This suggests that, if reading b was the original source of reading a, reading a must have nevertheless developed from b a number of times as the text was subsequently copied. The simpler explanation, in light of the transcriptional evidence already discussed, is that it also developed in this way in the first place. (New Approach, p. 73)
To be sure, anyone is welcome to set aside the evidence of coherence at this point in favor of what they might consider weightier, alternate evidence. The CBGM never forces our decision, it only provides additional evidence, evidence that must be interpreted. But it is to misread the evidence from the textual flow diagram to think that they suggest that 03 was the historical exemplar of P72, 01, and 1739. This is precisely what Tommy and I warn against in our book (see p. 92).

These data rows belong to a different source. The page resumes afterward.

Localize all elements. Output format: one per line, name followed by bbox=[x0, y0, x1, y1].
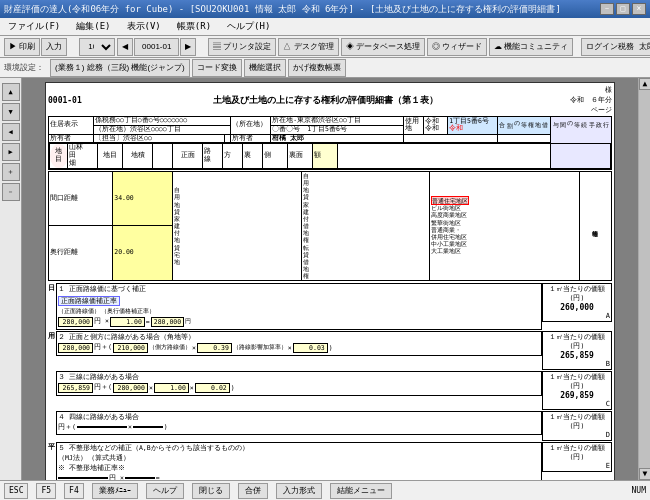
kino-menu-btn[interactable]: 結能メニュー bbox=[330, 483, 392, 499]
document-page: 0001-01 土地及び土地の上に存する権利の評価明細書（第１表） 様 令和 ６… bbox=[45, 82, 615, 480]
input-btn[interactable]: 入力 bbox=[41, 38, 67, 56]
zoom-select[interactable]: 100 bbox=[79, 38, 115, 56]
main-area: ▲ ▼ ◀ ▶ ＋ － 0001-01 土地及び土地の上に存する権利の評価明細書… bbox=[0, 78, 650, 480]
scroll-track[interactable] bbox=[639, 90, 650, 468]
section-3: ３ 三線に路線がある場合 265,859 円＋( 280,000 × 1.00 … bbox=[48, 371, 612, 410]
sb-plus[interactable]: ＋ bbox=[2, 163, 20, 181]
title-bar: 財産評価の達人(令和06年分 for Cube) - [SOU2OKU001 情… bbox=[0, 0, 650, 18]
menu-file[interactable]: ファイル(F) bbox=[4, 19, 64, 34]
help-status-btn[interactable]: ヘルプ bbox=[146, 483, 184, 499]
doc-title: 土地及び土地の上に存する権利の評価明細書（第１表） bbox=[213, 95, 438, 105]
menu-view[interactable]: 表示(V) bbox=[123, 19, 165, 34]
toolbar-main: ▶ 印刷 入力 100 ◀ ▶ ▤ プリンタ設定 △ デスク管理 ◈ データベー… bbox=[0, 36, 650, 58]
input-type-btn[interactable]: 入力形式 bbox=[276, 483, 322, 499]
close-btn[interactable]: × bbox=[632, 3, 646, 15]
scroll-up-btn[interactable]: ▲ bbox=[639, 78, 650, 90]
sb-right[interactable]: ▶ bbox=[2, 143, 20, 161]
sb-up[interactable]: ▲ bbox=[2, 83, 20, 101]
document-area[interactable]: 0001-01 土地及び土地の上に存する権利の評価明細書（第１表） 様 令和 ６… bbox=[22, 78, 638, 480]
printer-settings-btn[interactable]: ▤ プリンタ設定 bbox=[208, 38, 276, 56]
section-4: ４ 四線に路線がある場合 円＋( × ) １㎡当たりの価額(円) D bbox=[48, 411, 612, 441]
kino-btn[interactable]: 機能選択 bbox=[244, 59, 286, 77]
left-sidebar: ▲ ▼ ◀ ▶ ＋ － bbox=[0, 78, 22, 480]
merge-btn[interactable]: 合併 bbox=[238, 483, 268, 499]
title-buttons: － □ × bbox=[600, 3, 646, 15]
num-indicator: NUM bbox=[632, 486, 646, 495]
desk-btn[interactable]: △ デスク管理 bbox=[278, 38, 338, 56]
status-f4: F4 bbox=[64, 483, 84, 499]
section-1: 日 １ 正面路線価に基づく補正 正面路線価補正率 （正面路線価） （奥行価格補正… bbox=[48, 283, 612, 330]
menu-help[interactable]: ヘルプ(H) bbox=[223, 19, 274, 34]
close-status-btn[interactable]: 閉じる bbox=[192, 483, 230, 499]
sb-minus[interactable]: － bbox=[2, 183, 20, 201]
scroll-down-btn[interactable]: ▼ bbox=[639, 468, 650, 480]
maximize-btn[interactable]: □ bbox=[616, 3, 630, 15]
menu-report[interactable]: 帳票(R) bbox=[173, 19, 215, 34]
menu-bar: ファイル(F) 編集(E) 表示(V) 帳票(R) ヘルプ(H) bbox=[0, 18, 650, 36]
kage-btn[interactable]: かげ複数帳票 bbox=[288, 59, 346, 77]
minimize-btn[interactable]: － bbox=[600, 3, 614, 15]
print-btn[interactable]: ▶ 印刷 bbox=[4, 38, 40, 56]
address-table: 住居表示 係税務○○丁目○番○号○○○○○○○ （所在地） 所在地-東京都渋谷区… bbox=[48, 116, 612, 170]
gyomu-btn[interactable]: (業務１) 総務（三段) 機能(ジャンプ) bbox=[50, 59, 190, 77]
land-table: 間口距離 34.00 自用地貸家建付地貸宅地 自用地貸家建付借地権転貸借地権 普… bbox=[48, 171, 612, 281]
toolbar-env: 環境設定： (業務１) 総務（三段) 機能(ジャンプ) コード変換 機能選択 か… bbox=[0, 58, 650, 78]
doc-id: 0001-01 bbox=[48, 96, 82, 105]
prev-page-btn[interactable]: ◀ bbox=[117, 38, 133, 56]
scrollbar[interactable]: ▲ ▼ bbox=[638, 78, 650, 480]
community-btn[interactable]: ☁ 機能コミュニティ bbox=[489, 38, 573, 56]
status-bar: ESC F5 F4 業務ﾒﾆｭｰ ヘルプ 閉じる 合併 入力形式 結能メニュー … bbox=[0, 480, 650, 500]
section-5: 平 ５ 不整形地などの補正（A,Bからそのうち該当するものの） （MJ法） （算… bbox=[48, 442, 612, 480]
code-btn[interactable]: コード変換 bbox=[192, 59, 242, 77]
env-label: 環境設定： bbox=[4, 62, 44, 73]
section-2: 用 ２ 正面と側方に路線がある場合（角地等） 280,000 円＋( 210,0… bbox=[48, 331, 612, 370]
login-info: ログイン税務 太郎 bbox=[581, 38, 650, 56]
menu-edit[interactable]: 編集(E) bbox=[72, 19, 114, 34]
title-text: 財産評価の達人(令和06年分 for Cube) - [SOU2OKU001 情… bbox=[4, 3, 600, 16]
next-page-btn[interactable]: ▶ bbox=[180, 38, 196, 56]
sb-down[interactable]: ▼ bbox=[2, 103, 20, 121]
status-f5: F5 bbox=[36, 483, 56, 499]
doc-meta: 様 令和 ６年分 ページ bbox=[570, 85, 612, 115]
db-btn[interactable]: ◈ データベース処理 bbox=[341, 38, 425, 56]
status-esc: ESC bbox=[4, 483, 28, 499]
page-input[interactable] bbox=[134, 38, 179, 56]
wizard-btn[interactable]: ◎ ウィザード bbox=[427, 38, 487, 56]
sb-left[interactable]: ◀ bbox=[2, 123, 20, 141]
gyomu-menu-btn[interactable]: 業務ﾒﾆｭｰ bbox=[92, 483, 138, 499]
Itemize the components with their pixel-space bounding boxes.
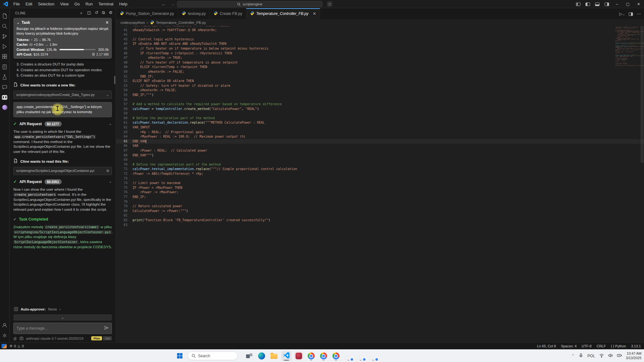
tab-create-fb-py[interactable]: Create FB.py: [210, 8, 246, 19]
code-line-76[interactable]: 76 rPower := rMaxPower;: [116, 190, 644, 195]
collapse-bar[interactable]: ⌄: [13, 314, 112, 321]
code-line-83[interactable]: 83: [116, 223, 644, 228]
taskbar-icon-chrome-profile[interactable]: [368, 351, 378, 361]
menu-terminal[interactable]: Terminal: [96, 1, 116, 7]
taskbar-icon-vscode[interactable]: [281, 351, 291, 361]
extensions-icon[interactable]: [1, 51, 9, 62]
code-line-42[interactable]: 42: [116, 32, 644, 37]
menu-view[interactable]: View: [58, 1, 71, 7]
errors-icon[interactable]: ⊘: [10, 344, 12, 348]
camera-icon[interactable]: [19, 337, 24, 340]
run-python-icon[interactable]: ▷⌄: [619, 11, 625, 16]
start-button[interactable]: [175, 351, 184, 361]
chat-scroll-area[interactable]: ⌄ Task ✕ Bazując na plikach w folderze c…: [10, 18, 116, 304]
code-line-41[interactable]: 41xReadyToSwitch := fbOffTimer.Q OR xHea…: [116, 28, 644, 33]
minimize-button[interactable]: –: [612, 0, 622, 8]
act-mode-badge[interactable]: Act: [103, 336, 112, 340]
code-line-45[interactable]: 45 // Turn heater on if temperature is b…: [116, 46, 644, 51]
code-line-60[interactable]: 60# Define the declaration part of the m…: [116, 116, 644, 121]
customize-layout-icon[interactable]: [573, 0, 583, 8]
chevron-down-icon[interactable]: ⌄: [109, 121, 112, 126]
file-path-box[interactable]: scriptengine/codesyspython/Create_Data_T…: [13, 91, 112, 99]
chevron-down-icon[interactable]: ⌄: [109, 179, 112, 184]
task-close-icon[interactable]: ✕: [106, 20, 109, 25]
tab-pump-station-generator-py[interactable]: Pump_Station_Generator.py: [116, 8, 178, 19]
plan-mode-badge[interactable]: Plan: [91, 336, 102, 340]
code-area[interactable]: 40fbOffTimer(IN := NOT xHeaterOn, PT := …: [116, 26, 644, 342]
api-request-row[interactable]: ✓API Request$0.0351⌄: [13, 179, 112, 185]
tab-temperature-controller-fb-py[interactable]: Temperature_Controller_FB.py✕: [246, 8, 320, 19]
language-indicator[interactable]: POL: [587, 354, 595, 358]
breadcrumb[interactable]: codesyspython › Temperature_Controller_F…: [116, 19, 644, 26]
mention-icon[interactable]: @: [13, 337, 17, 340]
file-path-box[interactable]: scriptengine/ScriptIecLanguageObjectCont…: [13, 167, 112, 175]
code-line-69[interactable]: 69: [116, 158, 644, 162]
run-and-debug-icon[interactable]: [1, 41, 9, 51]
toggle-secondary-sidebar-icon[interactable]: [602, 0, 612, 8]
code-line-48[interactable]: 48 // Turn heater off if temperature is …: [116, 60, 644, 65]
status-item[interactable]: Spaces: 4: [561, 344, 577, 348]
forward-icon[interactable]: →: [170, 2, 175, 7]
code-line-64[interactable]: 64 rMaxPower : REAL := 100.0; // Maximum…: [116, 134, 644, 139]
status-item[interactable]: UTF-8: [582, 344, 592, 348]
code-line-79[interactable]: 79// Return calculated power: [116, 204, 644, 209]
taskbar-search[interactable]: Search: [188, 352, 238, 360]
settings-icon[interactable]: ⚙: [109, 10, 113, 16]
back-icon[interactable]: ←: [161, 2, 166, 7]
code-line-54[interactable]: 54 xHeaterOn := FALSE;: [116, 88, 644, 93]
code-line-56[interactable]: 56: [116, 98, 644, 102]
breadcrumb-file[interactable]: Temperature_Controller_FB.py: [156, 21, 206, 24]
trash-icon[interactable]: [92, 52, 95, 56]
explorer-icon[interactable]: [1, 11, 9, 21]
taskbar-icon-chrome[interactable]: [331, 351, 341, 361]
message-input[interactable]: Type a message...: [13, 323, 112, 334]
status-item[interactable]: 3.13.1: [631, 344, 641, 348]
testing-flask-icon[interactable]: [1, 72, 9, 82]
code-line-51[interactable]: 51 END_IF;: [116, 74, 644, 79]
code-line-59[interactable]: 59: [116, 111, 644, 116]
api-request-row[interactable]: ✓API Request$0.1277⌄: [13, 121, 112, 127]
cline-robot-icon[interactable]: [1, 92, 9, 102]
volume-icon[interactable]: [608, 353, 613, 359]
menu-go[interactable]: Go: [72, 1, 82, 7]
tray-chevron-icon[interactable]: ⌃: [572, 354, 574, 358]
code-line-82[interactable]: 82print("Function Block 'FB_TemperatureC…: [116, 218, 644, 223]
source-control-icon[interactable]: [1, 31, 9, 41]
open-external-icon[interactable]: ⧉: [102, 10, 105, 16]
send-icon[interactable]: [104, 326, 109, 331]
code-line-44[interactable]: 44IF xEnable AND NOT xAlarm AND xReadyTo…: [116, 42, 644, 46]
code-line-80[interactable]: 80CalculatePower := rPower;"""): [116, 209, 644, 214]
code-line-46[interactable]: 46 IF rCurrentTemp < (rSetpoint - rHyste…: [116, 51, 644, 56]
code-line-73[interactable]: 73: [116, 176, 644, 181]
model-name[interactable]: anthropic:claude-3-7-sonnet-20250219: [26, 337, 84, 340]
editor-scrollbar[interactable]: [640, 26, 644, 342]
open-external-icon[interactable]: ⧉: [106, 168, 109, 173]
maximize-button[interactable]: ▢: [622, 0, 633, 8]
code-line-58[interactable]: 58calcPower = tempController.create_meth…: [116, 107, 644, 112]
code-line-74[interactable]: 74// Limit power to maximum: [116, 181, 644, 186]
menu-selection[interactable]: Selection: [36, 1, 57, 7]
split-editor-icon[interactable]: [629, 11, 633, 16]
status-item[interactable]: CRLF: [597, 344, 606, 348]
close-button[interactable]: ✕: [633, 0, 644, 8]
search-icon[interactable]: [1, 21, 9, 31]
auto-approve-row[interactable]: Auto-approve: None ›: [13, 306, 112, 312]
status-item[interactable]: Ln 65, Col 8: [537, 344, 556, 348]
taskbar-icon-taskview[interactable]: [244, 351, 254, 361]
command-center-search[interactable]: scriptengine: [177, 1, 323, 7]
warnings-icon[interactable]: △: [17, 344, 20, 348]
code-line-55[interactable]: 55END_IF;"""): [116, 93, 644, 98]
code-line-61[interactable]: 61calcPower.textual_declaration.replace(…: [116, 120, 644, 125]
taskbar-icon-chrome[interactable]: [306, 351, 316, 361]
code-line-77[interactable]: 77END_IF;: [116, 195, 644, 200]
chevron-down-icon[interactable]: ⌄: [106, 92, 109, 97]
taskbar-icon-ruby[interactable]: [294, 351, 304, 361]
menu-help[interactable]: Help: [117, 1, 130, 7]
code-line-53[interactable]: 53 // Safety: turn off heater if disable…: [116, 84, 644, 88]
code-line-62[interactable]: 62VAR_INPUT: [116, 125, 644, 130]
chevron-down-icon[interactable]: ⌄: [17, 20, 20, 25]
new-task-icon[interactable]: ＋: [79, 10, 83, 16]
code-line-78[interactable]: 78: [116, 200, 644, 204]
history-icon[interactable]: ↺: [95, 10, 98, 16]
code-line-43[interactable]: 43// Control logic with hysteresis: [116, 37, 644, 42]
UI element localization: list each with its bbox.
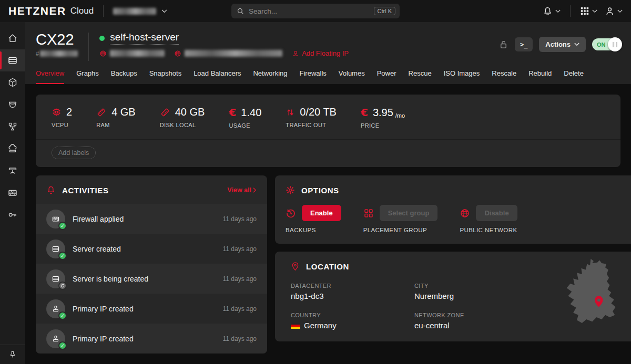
field-value: eu-central — [414, 321, 538, 330]
primary-ip-icon — [52, 305, 60, 313]
activity-row[interactable]: ✓ Firewall applied 11 days ago — [36, 204, 267, 234]
activity-title: Primary IP created — [73, 305, 134, 313]
tab-graphs[interactable]: Graphs — [76, 69, 99, 84]
activity-row[interactable]: Server is being created 11 days ago — [36, 264, 267, 294]
euro-icon: € — [229, 106, 236, 119]
disable-public-network-button[interactable]: Disable — [476, 205, 517, 221]
success-check-badge: ✓ — [58, 311, 67, 320]
options-panel: OPTIONS Enable — [275, 175, 631, 244]
chevron-down-icon — [617, 9, 623, 13]
option-backups: Enable BACKUPS — [286, 205, 341, 233]
server-id-prefix: # — [36, 50, 39, 57]
ipv4-address[interactable] — [99, 50, 165, 57]
enable-backups-button[interactable]: Enable — [302, 205, 341, 221]
toggle-knob[interactable] — [608, 37, 622, 51]
stat-value: 1.40 — [241, 107, 261, 119]
tab-iso-images[interactable]: ISO Images — [444, 69, 480, 84]
stat-value: 40 GB — [175, 106, 205, 118]
sidebar-item-firewalls[interactable] — [0, 182, 25, 204]
sidebar-pin-toggle[interactable] — [0, 345, 25, 364]
tab-delete[interactable]: Delete — [564, 69, 584, 84]
euro-icon: € — [361, 106, 368, 119]
tab-snapshots[interactable]: Snapshots — [149, 69, 181, 84]
option-label: BACKUPS — [286, 227, 341, 233]
field-label: CITY — [414, 283, 538, 289]
stat-label: USAGE — [229, 122, 261, 129]
notifications-menu[interactable] — [543, 6, 561, 16]
actions-button[interactable]: Actions — [539, 37, 586, 52]
pending-sync-badge — [58, 282, 67, 290]
field-label: NETWORK ZONE — [414, 312, 538, 318]
activity-title: Primary IP created — [73, 335, 134, 343]
search-bar[interactable]: Ctrl K — [231, 4, 400, 18]
hetzner-logo[interactable]: HETZNER — [8, 5, 66, 17]
apps-grid-icon — [580, 6, 589, 16]
sidebar-item-servers[interactable] — [0, 49, 25, 71]
tab-firewalls[interactable]: Firewalls — [300, 69, 327, 84]
activity-avatar: ✓ — [46, 240, 65, 258]
option-placement-group: Select group PLACEMENT GROUP — [363, 205, 438, 233]
sidebar-item-images[interactable] — [0, 71, 25, 93]
server-stats-panel: 2 VCPU 4 GB RAM — [36, 95, 620, 167]
project-selector[interactable] — [113, 8, 167, 15]
stat-label: DISK LOCAL — [160, 122, 205, 128]
sidebar-item-security[interactable] — [0, 204, 25, 226]
server-name[interactable]: self-host-server — [110, 32, 179, 45]
power-toggle[interactable]: ON — [592, 38, 620, 50]
view-all-link[interactable]: View all — [227, 186, 257, 194]
location-title: LOCATION — [306, 262, 349, 271]
add-labels-button[interactable]: Add labels — [52, 147, 96, 159]
apps-menu[interactable] — [580, 6, 597, 16]
sidebar-item-home[interactable] — [0, 27, 25, 49]
sidebar-item-networks[interactable] — [0, 160, 25, 182]
divider — [88, 33, 89, 61]
placement-group-icon — [363, 208, 374, 219]
cpu-icon — [52, 107, 62, 117]
activity-avatar: ✓ — [46, 210, 65, 228]
tab-networking[interactable]: Networking — [253, 69, 287, 84]
tab-load-balancers[interactable]: Load Balancers — [194, 69, 241, 84]
firewall-icon — [52, 215, 60, 223]
tab-backups[interactable]: Backups — [111, 69, 137, 84]
sidebar-item-floating-ips[interactable] — [0, 138, 25, 160]
server-icon — [7, 55, 18, 66]
console-button[interactable]: >_ — [515, 37, 533, 51]
activity-title: Server is being created — [73, 275, 148, 283]
activity-time: 11 days ago — [223, 275, 257, 283]
options-title: OPTIONS — [301, 186, 339, 195]
search-input[interactable] — [249, 7, 374, 15]
traffic-arrows-icon — [286, 108, 295, 117]
add-floating-ip-link[interactable]: Add Floating IP — [292, 49, 349, 57]
activity-row[interactable]: ✓ Primary IP created 11 days ago — [36, 294, 267, 324]
activity-row[interactable]: ✓ Server created 11 days ago — [36, 234, 267, 264]
tab-rescue[interactable]: Rescue — [409, 69, 432, 84]
chevron-down-icon — [161, 9, 167, 13]
tab-power[interactable]: Power — [377, 69, 396, 84]
field-label: DATACENTER — [291, 283, 414, 289]
floating-ip-icon — [292, 50, 299, 57]
tab-rescale[interactable]: Rescale — [492, 69, 516, 84]
ipv6-address[interactable] — [174, 50, 282, 57]
bucket-icon — [7, 99, 18, 110]
map-pin-icon — [291, 262, 300, 272]
stat-price: € 3.95 /mo PRICE — [361, 106, 405, 129]
view-all-label: View all — [227, 186, 251, 194]
success-check-badge: ✓ — [58, 341, 67, 350]
disk-icon — [160, 107, 170, 118]
success-check-badge: ✓ — [58, 222, 67, 230]
select-placement-group-button[interactable]: Select group — [380, 205, 438, 221]
account-menu[interactable] — [605, 6, 623, 16]
sidebar-item-storage[interactable] — [0, 93, 25, 116]
tab-volumes[interactable]: Volumes — [339, 69, 365, 84]
server-id: # — [36, 50, 78, 57]
server-header: CX22 # self-host-server — [25, 22, 631, 84]
unlocked-icon[interactable] — [498, 39, 508, 49]
stat-vcpu: 2 VCPU — [52, 106, 72, 129]
sidebar-item-load-balancers[interactable] — [0, 116, 25, 138]
activity-title: Server created — [73, 245, 121, 253]
tab-overview[interactable]: Overview — [36, 69, 64, 84]
field-city: CITY Nuremberg — [414, 283, 538, 300]
tab-rebuild[interactable]: Rebuild — [528, 69, 552, 84]
activity-row[interactable]: ✓ Primary IP created 11 days ago — [36, 324, 267, 353]
field-network-zone: NETWORK ZONE eu-central — [414, 312, 538, 330]
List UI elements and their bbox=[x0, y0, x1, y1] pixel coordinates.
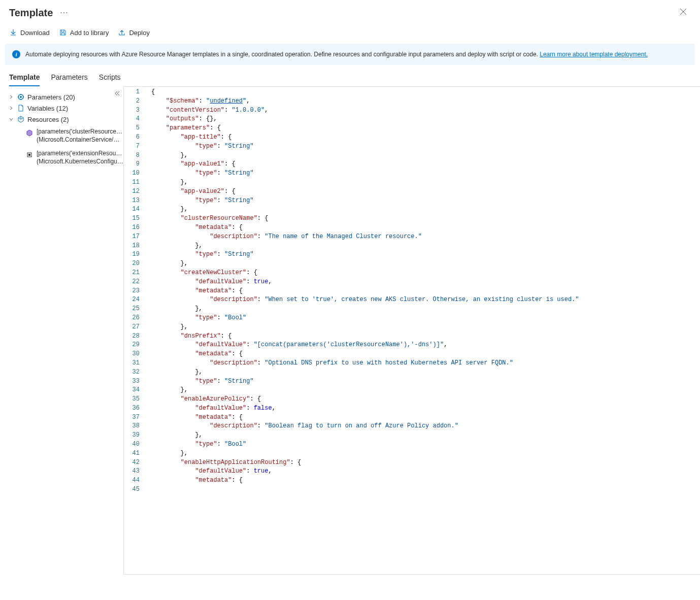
deploy-label: Deploy bbox=[129, 29, 149, 37]
deploy-icon bbox=[118, 28, 126, 37]
save-icon bbox=[59, 28, 67, 37]
tab-scripts[interactable]: Scripts bbox=[99, 70, 121, 86]
tree-variables[interactable]: Variables (12) bbox=[9, 103, 123, 114]
tree-sub-line1: [parameters('extensionResourceNa bbox=[37, 150, 123, 158]
close-icon[interactable] bbox=[676, 6, 691, 19]
chevron-right-icon bbox=[9, 94, 14, 100]
code-content[interactable]: { "$schema": "undefined", "contentVersio… bbox=[149, 87, 700, 574]
download-icon bbox=[9, 28, 17, 37]
svg-rect-3 bbox=[28, 154, 30, 156]
more-icon[interactable]: ··· bbox=[58, 8, 70, 17]
tree-parameters-label: Parameters (20) bbox=[27, 93, 75, 101]
banner-text: Automate deploying resources with Azure … bbox=[25, 51, 540, 58]
tree-resource-item-cluster[interactable]: [parameters('clusterResourceName (Micros… bbox=[19, 125, 123, 147]
info-banner: i Automate deploying resources with Azur… bbox=[5, 44, 695, 65]
tab-template[interactable]: Template bbox=[9, 70, 40, 86]
code-editor[interactable]: 1234567891011121314151617181920212223242… bbox=[123, 86, 700, 575]
tree-parameters[interactable]: Parameters (20) bbox=[9, 91, 123, 103]
sidebar: Parameters (20) Variables (12) Resources… bbox=[0, 86, 123, 575]
add-to-library-button[interactable]: Add to library bbox=[59, 28, 109, 37]
resources-icon bbox=[17, 115, 25, 123]
tree-resources[interactable]: Resources (2) bbox=[9, 114, 123, 125]
cluster-icon bbox=[25, 129, 34, 137]
svg-point-1 bbox=[20, 96, 22, 98]
tree-sub-line2: (Microsoft.KubernetesConfiguratio bbox=[37, 158, 123, 166]
chevron-down-icon bbox=[9, 117, 14, 122]
tab-parameters[interactable]: Parameters bbox=[51, 70, 87, 86]
line-numbers: 1234567891011121314151617181920212223242… bbox=[124, 87, 149, 574]
tree-sub-line2: (Microsoft.ContainerService/mana bbox=[37, 136, 123, 144]
download-button[interactable]: Download bbox=[9, 28, 50, 37]
info-icon: i bbox=[12, 50, 20, 58]
extension-icon bbox=[25, 151, 34, 159]
tree-resource-item-extension[interactable]: [parameters('extensionResourceNa (Micros… bbox=[19, 147, 123, 169]
tree-variables-label: Variables (12) bbox=[27, 105, 68, 112]
tree-sub-line1: [parameters('clusterResourceName bbox=[37, 128, 123, 136]
chevron-right-icon bbox=[9, 106, 14, 111]
variables-icon bbox=[17, 104, 25, 112]
deploy-button[interactable]: Deploy bbox=[118, 28, 149, 37]
page-title: Template bbox=[9, 7, 53, 19]
add-to-library-label: Add to library bbox=[70, 29, 109, 37]
learn-more-link[interactable]: Learn more about template deployment. bbox=[540, 51, 648, 58]
parameters-icon bbox=[17, 93, 25, 101]
collapse-sidebar-icon[interactable] bbox=[114, 90, 120, 98]
download-label: Download bbox=[20, 29, 50, 37]
tree-resources-label: Resources (2) bbox=[27, 116, 69, 123]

Bordalejo and Robinson also seem to think there is some difficulty with the reading ὀνόματι but I don’t see it and their appeal to the CEB and Good News Bible is a bit odd—as is their citation of the ETC blog as an example of “groups of fundamentalist Baptists with the motto ‘King James Only’, and a group of well-qualified scholars who assert the value of the Byzantine text under various labels: as ‘textus receptus’ or the ‘majority text’” (p. 18)!

Robinson and Bordalejo have long been at the forefront of so much in the field of digital stemmatics and I have profited from reading so much of their work. In this one case, however, I think a misunderstanding has led to wrong conclusion about the CBGM.

49 comments

  1. I spoke with Peter (Robinson) regarding this issue in our Studia Stemmatologica meeting a couple of weeks back...the problem seems to be that we now have two promising computer-assisted stemmatological approaches, CBGM and New Stemmatics, with very little interaction between them. This has led to unnecessary confrontations between these viewpoints. I think that there is too much of jealous attitudes toward the methods we are using, when in fact, we should learn from one another. I believe that collaboration between CBGM and New Stemmatics would benefit us all. How great it would be to bring all the prominent stemmatological minds (Mink, Wachtel, Robinson, Howe etc.) around the same table and try to solve the problems we face together...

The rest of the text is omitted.